In defining the term “financial expert” for purposes of subsection (a) of this section, the Commission shall consider whether a person has, through education and experience as a public accountant or auditor or a principal financial officer, comptroller, or principal accounting officer of an issuer, or from a position involving the performance of similar functions—

(1) an understanding of generally accepted accounting principles and financial statements;

(2) experience in—

(A) the preparation or auditing of financial statements of generally comparable issuers; and

(B) the application of such principles in connection with the accounting for estimates, accruals, and reserves;


(3) experience with internal accounting controls; and

(4) an understanding of audit committee functions.

(c) Deadline for rulemaking

The Commission shall—

(1) propose rules to implement this section, not later than 90 days after July 30, 2002; and

(2) issue final rules to implement this section, not later than 180 days after July 30, 2002.
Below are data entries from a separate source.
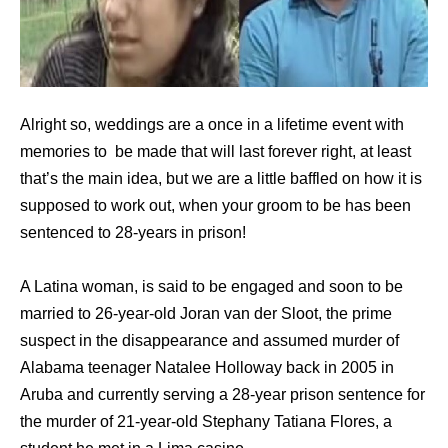
Alright so, weddings are a once in a lifetime event with
memories to be made that will last forever right, at least
that’s the main idea, but we are a little baffled on how it is
supposed to work out, when your groom to be has been
sentenced to 28-years in prison!
A Latina woman, is said to be engaged and soon to be
married to 26-year-old Joran van der Sloot, the prime
suspect in the disappearance and assumed murder of
Alabama teenager Natalee Holloway back in 2005 in
Aruba and currently serving a 28-year prison sentence for
the murder of 21-year-old Stephany Tatiana Flores, a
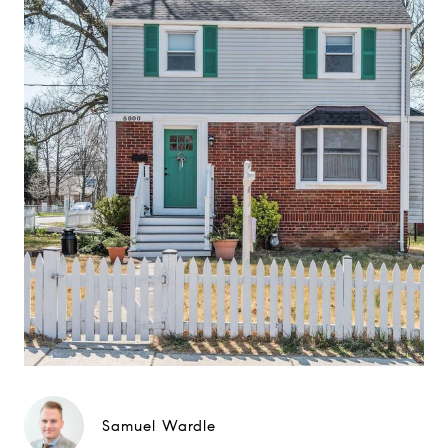
Samuel Wardle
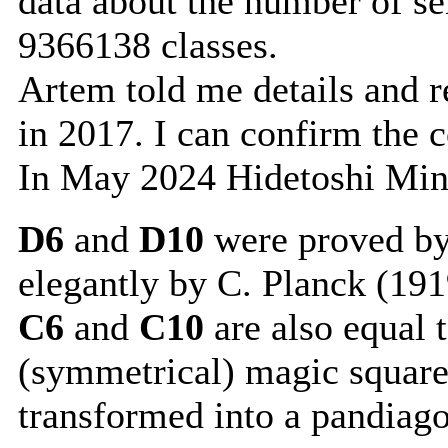
data about the number of s
9366138 classes.
Artem told me details and re
in 2017. I can confirm the 
In May 2024 Hidetoshi Min
D6
and
D10
were proved by
elegantly by C. Planck (191
C6
and
C10
are also equal 
(symmetrical) magic square
transformed into a pandiag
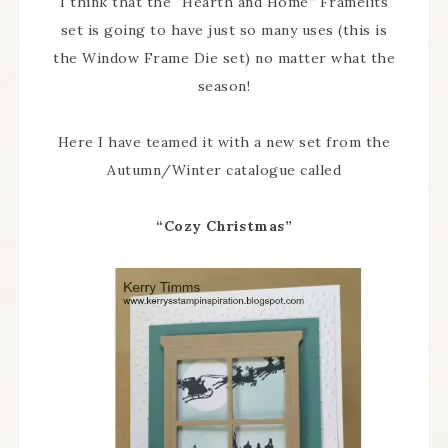
I think that the “Hearth and Home” Framelits
set is going to have just so many uses (this is
the Window Frame Die set) no matter what the
season!
Here I have teamed it with a new set from the
Autumn/Winter catalogue called
“Cozy Christmas”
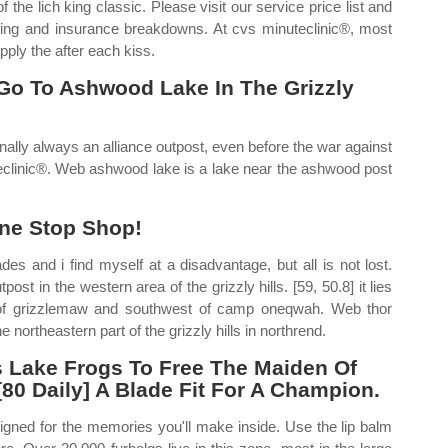
the lich king classic. Please visit our service price list and
icing and insurance breakdowns. At cvs minuteclinic®, most
pply the after each kiss.
Go To Ashwood Lake In The Grizzly
lly always an alliance outpost, even before the war against
teclinic®. Web ashwood lake is a lake near the ashwood post
ne Stop Shop!
s and i find myself at a disadvantage, but all is not lost.
st in the western area of the grizzly hills. [59, 50.8] it lies
t of grizzlemaw and southwest of camp oneqwah. Web thor
 northeastern part of the grizzly hills in northrend.
ss Lake Frogs To Free The Maiden Of
0 Daily] A Blade Fit For A Champion.
igned for the memories you'll make inside. Use the lip balm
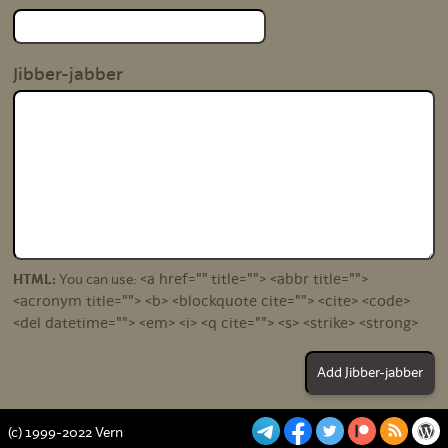
Jibber-jabber
<a href="" title=""> <abbr title="">
HTML:
You can use:
<acronym title=""> <b> <blockquote cite=""> <cite> <code>
<del datetime=""> <em> <i> <q cite=""> <s> <strike> <strong>
(c) 1999-2022 Vern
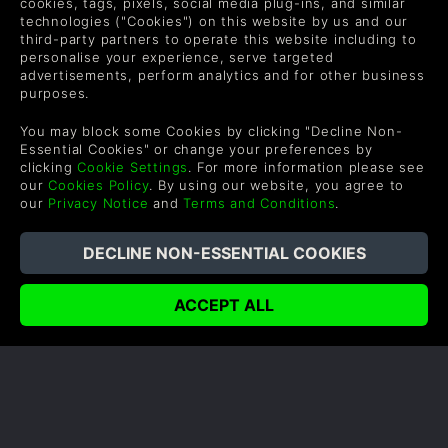
cookies, tags, pixels, social media plug-ins, and similar
technologies ("Cookies") on this website by us and our
third-party partners to operate this website including to
personalise your experience, serve targeted
advertisements, perform analytics and for other business
purposes.
SHADOW OF WAR: THE BADASSES
OF MIDDLE-EARTH
You may block some Cookies by clicking "Decline Non-
Essential Cookies" or change your preferences by
Author: Olly
clicking
Cookie Settings
. For more information please see
our
Cookies Policy
. By using our website, you agree to
Talion is one tough warrior, but the land of Middle-
our
Privacy Notice
and
Terms and Conditions
.
earth contains many heroes that could serve as his
allies. There are also just as many characters who
could serve as villains for him and his orc army.
READ NOW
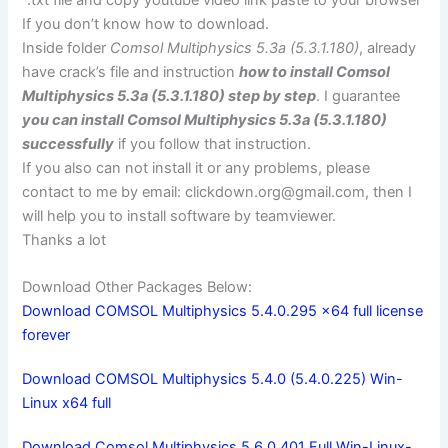
*.txt file and copy youtube video link paste to your browser
If you don’t know how to download.
Inside folder
Comsol Multiphysics 5.3a (5.3.1.180)
, already
have crack’s file and instruction
how to install Comsol
Multiphysics 5.3a (5.3.1.180) step by step
. I guarantee
you can install Comsol Multiphysics 5.3a (5.3.1.180)
successfully
if you follow that instruction.
If you also can not install it or any problems, please
contact to me by email:
clickdown.org@gmail.com
, then I
will help you to install software by teamviewer.
Thanks a lot
Download Other Packages Below:
Download COMSOL Multiphysics 5.4.0.295 x64 full license
forever
Download COMSOL Multiphysics 5.4.0 (5.4.0.225) Win-
Linux x64 full
Download Comsol Multiphysics 5.6.0.401 Full Win-Linux-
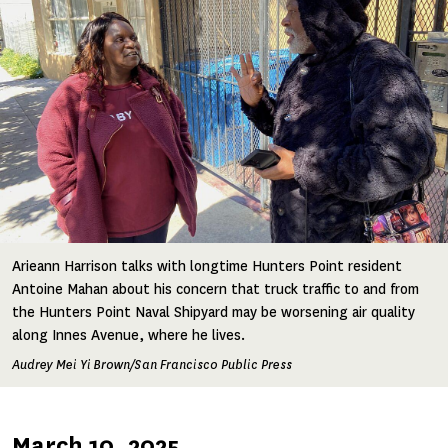
Arieann Harrison talks with longtime Hunters Point resident
Antoine Mahan about his concern that truck traffic to and from
the Hunters Point Naval Shipyard may be worsening air quality
along Innes Avenue, where he lives.
Audrey Mei Yi Brown/San Francisco Public Press
Published
March 10, 2025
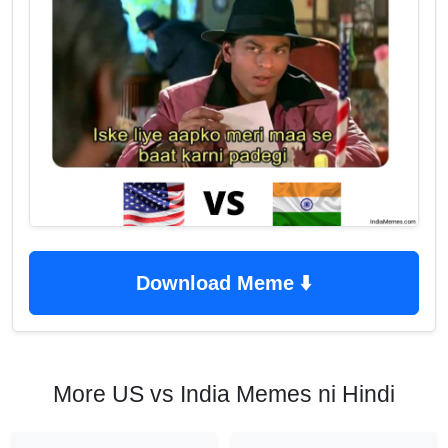
Download Meme ⬇️
More US vs India Memes ni Hindi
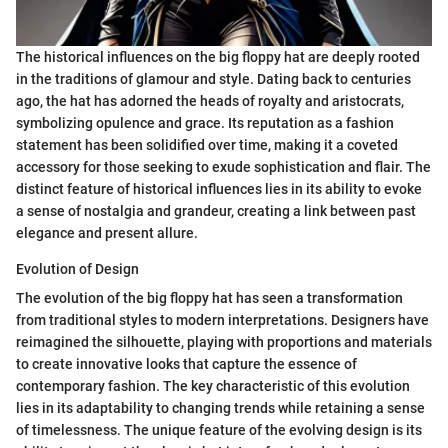
The historical influences on the big floppy hat are deeply rooted
in the traditions of glamour and style. Dating back to centuries
ago, the hat has adorned the heads of royalty and aristocrats,
symbolizing opulence and grace. Its reputation as a fashion
statement has been solidified over time, making it a coveted
accessory for those seeking to exude sophistication and flair. The
distinct feature of historical influences lies in its ability to evoke
a sense of nostalgia and grandeur, creating a link between past
elegance and present allure.
Evolution of Design
The evolution of the big floppy hat has seen a transformation
from traditional styles to modern interpretations. Designers have
reimagined the silhouette, playing with proportions and materials
to create innovative looks that capture the essence of
contemporary fashion. The key characteristic of this evolution
lies in its adaptability to changing trends while retaining a sense
of timelessness. The unique feature of the evolving design is its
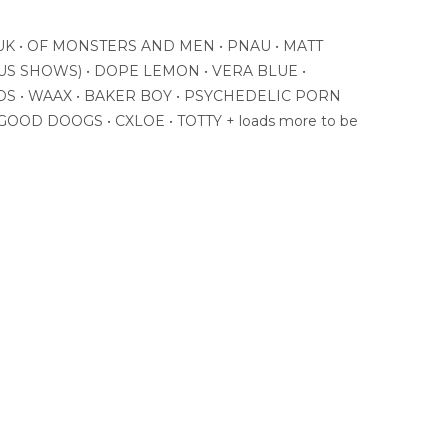
K • OF MONSTERS AND MEN • PNAU • MATT
US SHOWS) • DOPE LEMON • VERA BLUE •
DS • WAAX • BAKER BOY • PSYCHEDELIC PORN
OOD DOOGS • CXLOE • TOTTY + loads more to be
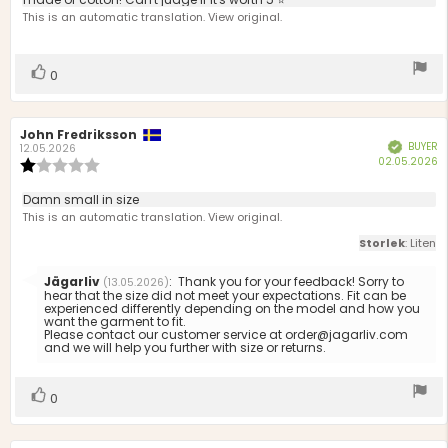
text:
of
This is an automatic translation. View original.
5
stars
Vote
vote(s)
0
up
Review
John Fredriksson
Review
BUYER
Verified
author:
date:
12.05.2026
P
02.05.2026
Review
d
rating:
1.0
Review
Damn small in size
out
text:
This is an automatic translation. View original.
of
5
Storlek
: Liten
stars
Reply
Jägarliv
:
Thank you for your feedback! Sorry to
(13.05.2026)
from:
hear that the size did not meet your expectations. Fit can be
experienced differently depending on the model and how you
want the garment to fit.
Please contact our customer service at order@jagarliv.com
and we will help you further with size or returns.
Vote
vote(s)
0
up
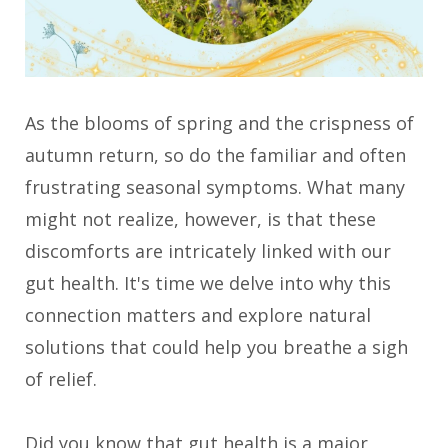
As the blooms of spring and the crispness of
autumn return, so do the familiar and often
frustrating seasonal symptoms. What many
might not realize, however, is that these
discomforts are intricately linked with our
gut health. It's time we delve into why this
connection matters and explore natural
solutions that could help you breathe a sigh
of relief.
Did you know that gut health is a major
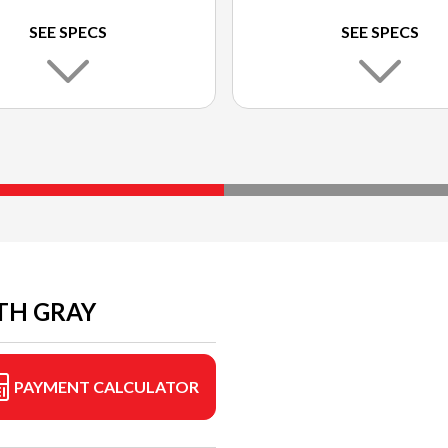
SEE SPECS
SEE SPECS
TH GRAY
PAYMENT CALCULATOR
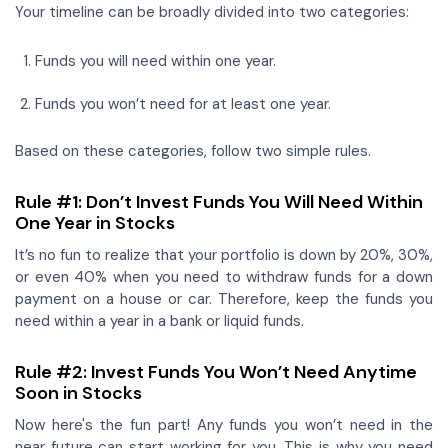
Your timeline can be broadly divided into two categories:
Funds you will need within one year.
Funds you won’t need for at least one year.
Based on these categories, follow two simple rules.
Rule #1: Don’t Invest Funds You Will Need Within
One Year in Stocks
It’s no fun to realize that your portfolio is down by 20%, 30%,
or even 40% when you need to withdraw funds for a down
payment on a house or car. Therefore, keep the funds you
need within a year in a bank or liquid funds.
Rule #2: Invest Funds You Won’t Need Anytime
Soon in Stocks
Now here's the fun part! Any funds you won’t need in the
near future can start working for you. This is why you need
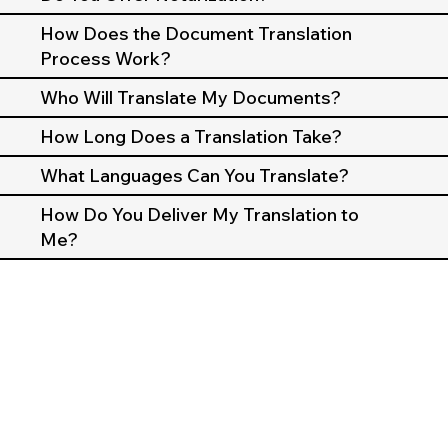
How Does the Document Translation
Process Work?
Who Will Translate My Documents?
How Long Does a Translation Take?
What Languages Can You Translate?
How Do You Deliver My Translation to
Me?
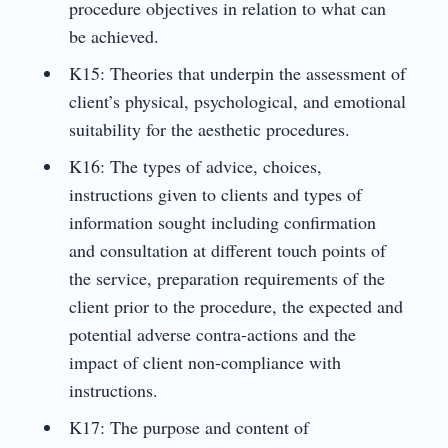
procedure objectives in relation to what can
be achieved.
K15: Theories that underpin the assessment of
client’s physical, psychological, and emotional
suitability for the aesthetic procedures.
K16: The types of advice, choices,
instructions given to clients and types of
information sought including confirmation
and consultation at different touch points of
the service, preparation requirements of the
client prior to the procedure, the expected and
potential adverse contra-actions and the
impact of client non-compliance with
instructions.
K17: The purpose and content of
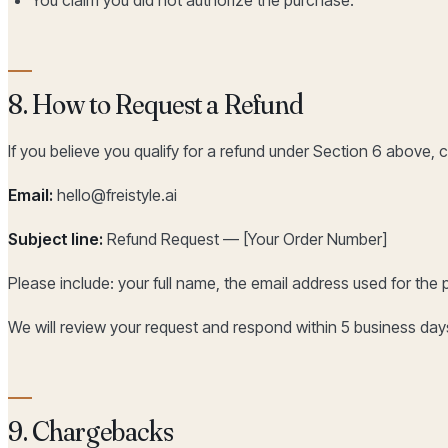
8. How to Request a Refund
If you believe you qualify for a refund under Section 6 above, c
Email:
hello@freistyle.ai
Subject line:
Refund Request — [Your Order Number]
Please include: your full name, the email address used for the 
We will review your request and respond within 5 business days
9. Chargebacks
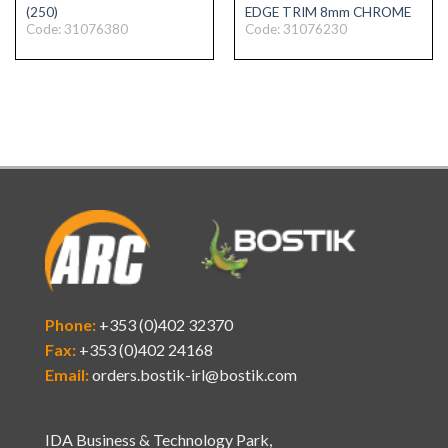
(250)
EDGE TRIM 8mm CHROME
Code: 31076380
Code: 31076230
Phone:
+353 (0)402 32370
Fax:
+353 (0)402 24168
Email:
orders.bostik-irl@bostik.com
IDA Business & Technology Park,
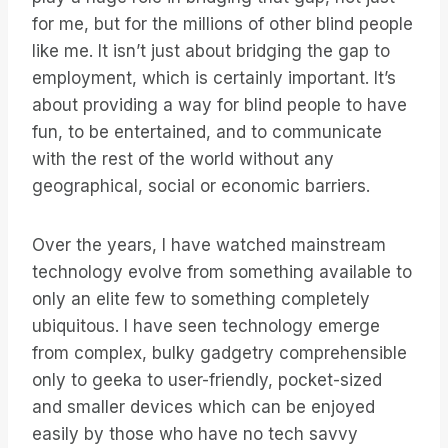
for me, but for the millions of other blind people
like me. It isn’t just about bridging the gap to
employment, which is certainly important. It’s
about providing a way for blind people to have
fun, to be entertained, and to communicate
with the rest of the world without any
geographical, social or economic barriers.
Over the years, I have watched mainstream
technology evolve from something available to
only an elite few to something completely
ubiquitous. I have seen technology emerge
from complex, bulky gadgetry comprehensible
only to geeka to user-friendly, pocket-sized
and smaller devices which can be enjoyed
easily by those who have no tech savvy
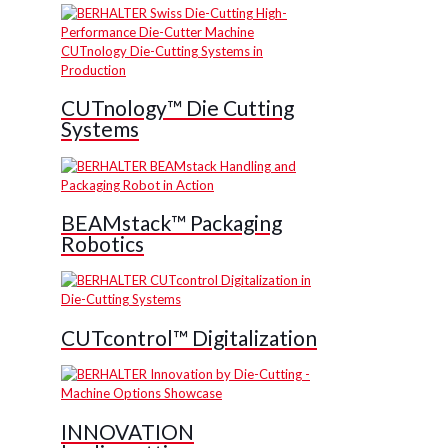
CUTnology™ Die Cutting
Systems
BEAMstack™ Packaging
Robotics
CUTcontrol™ Digitalization
INNOVATION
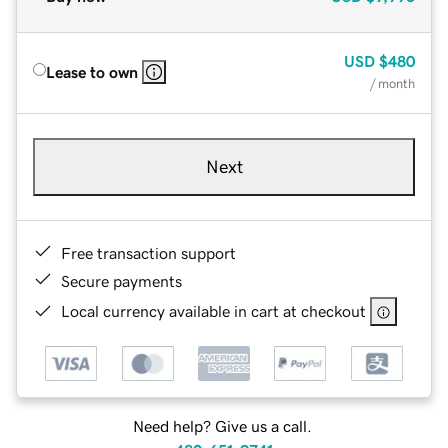
USD
$480
Lease to own
/ month
Next
Free transaction support
Secure payments
Local currency available in cart at checkout
Need help? Give us a call.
(Pub. L. 107–204, title IV, §407, July 30, 2002, 116 Stat. 790.)

§7266. Enhanced review of periodic disclosures by issuers

(a) Regular and systematic review

The Commission shall review disclosures made by issuers reporting under section 78m(a) of this title (including reports filed on Form 10–K), and which have a class of securities listed on a national securities exchange or traded on an automated quotation facility of a national securities association, on a regular and systematic basis for the protection of investors. Such review shall include a review of an issuer's financial statement.

(b) Review criteria

For purposes of scheduling the reviews required by subsection (a) of this section, the Commission shall consider, among other factors—

(1) issuers that have issued material restatements of financial results;

(2) issuers that experience significant volatility in their stock price as compared to other issuers;

(3) issuers with the largest market capitalization;

(4) emerging companies with disparities in price to earning ratios;

(5) issuers whose operations significantly affect any material sector of the economy; and

(6) any other factors that the Commission may consider relevant.

(c) Minimum review period

In no event shall an issuer required to file reports under section 78m(a) or 78o(d) of this title be reviewed under this section less frequently than once every 3 years.

(Pub. L. 107–204, title IV, §408, July 30, 2002, 116 Stat. 790.)